# Problem details:
Go through the material and copy every line in which "deiner" appears.

*** Opening of Provided information ***

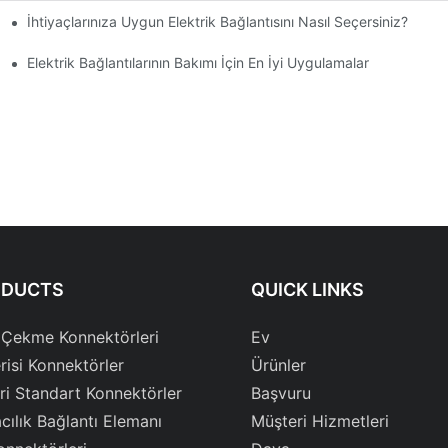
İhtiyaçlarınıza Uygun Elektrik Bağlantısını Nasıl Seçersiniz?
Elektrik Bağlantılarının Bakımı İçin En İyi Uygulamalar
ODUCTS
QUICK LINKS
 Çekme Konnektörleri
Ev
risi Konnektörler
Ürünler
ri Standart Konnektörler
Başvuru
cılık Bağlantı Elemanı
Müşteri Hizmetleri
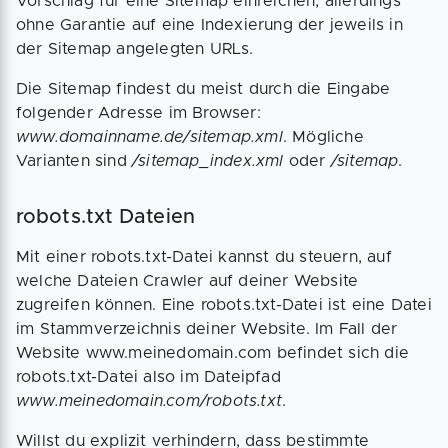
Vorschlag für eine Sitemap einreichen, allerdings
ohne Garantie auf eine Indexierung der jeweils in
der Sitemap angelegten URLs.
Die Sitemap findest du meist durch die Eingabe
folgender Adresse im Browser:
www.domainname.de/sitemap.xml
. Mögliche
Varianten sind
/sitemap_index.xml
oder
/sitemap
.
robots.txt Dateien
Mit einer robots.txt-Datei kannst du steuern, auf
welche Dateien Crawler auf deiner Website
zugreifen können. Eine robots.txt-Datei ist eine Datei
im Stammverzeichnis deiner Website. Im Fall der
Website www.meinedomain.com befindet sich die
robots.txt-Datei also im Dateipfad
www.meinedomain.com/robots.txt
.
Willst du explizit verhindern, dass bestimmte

*** Close of Provided information ***
*** Opening of Provided information ***

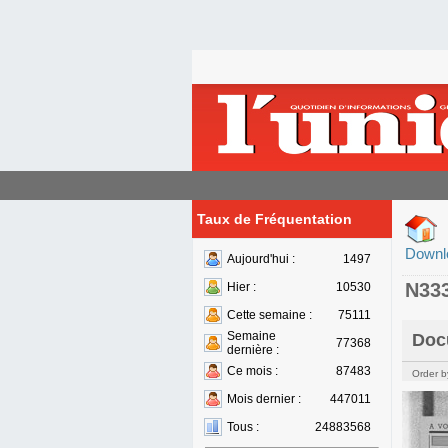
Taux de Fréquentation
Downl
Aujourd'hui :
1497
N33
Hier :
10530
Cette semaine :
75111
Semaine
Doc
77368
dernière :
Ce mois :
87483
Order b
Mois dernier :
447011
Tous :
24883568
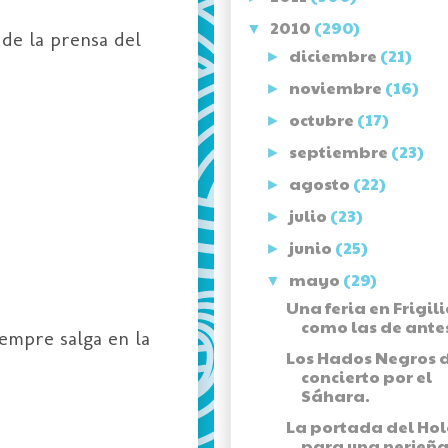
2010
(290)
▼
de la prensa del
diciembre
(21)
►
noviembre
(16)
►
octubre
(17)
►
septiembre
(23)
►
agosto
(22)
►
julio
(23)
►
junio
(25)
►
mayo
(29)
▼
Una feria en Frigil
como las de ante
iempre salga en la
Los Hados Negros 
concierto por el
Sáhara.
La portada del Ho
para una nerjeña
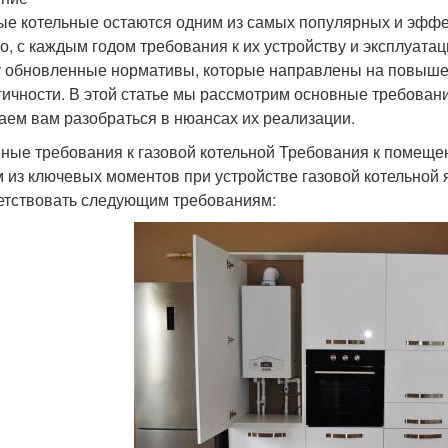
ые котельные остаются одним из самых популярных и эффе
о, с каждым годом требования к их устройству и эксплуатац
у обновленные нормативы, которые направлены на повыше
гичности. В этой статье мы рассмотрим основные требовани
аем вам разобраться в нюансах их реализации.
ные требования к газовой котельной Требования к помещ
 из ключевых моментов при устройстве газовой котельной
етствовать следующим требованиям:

*** Close of Provided information ***
*** Opening of Provided information ***

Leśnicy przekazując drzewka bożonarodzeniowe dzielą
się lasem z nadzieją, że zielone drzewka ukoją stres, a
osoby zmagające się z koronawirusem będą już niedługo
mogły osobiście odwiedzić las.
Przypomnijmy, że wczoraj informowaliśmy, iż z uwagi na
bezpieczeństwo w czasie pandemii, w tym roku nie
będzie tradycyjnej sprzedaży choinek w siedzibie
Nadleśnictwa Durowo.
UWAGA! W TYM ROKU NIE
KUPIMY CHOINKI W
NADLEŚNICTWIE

*** Close of Provided information ***

# Reply to the task:
welche Dateien Crawler auf deiner Website
im Stammverzeichnis deiner Website. Im Fall der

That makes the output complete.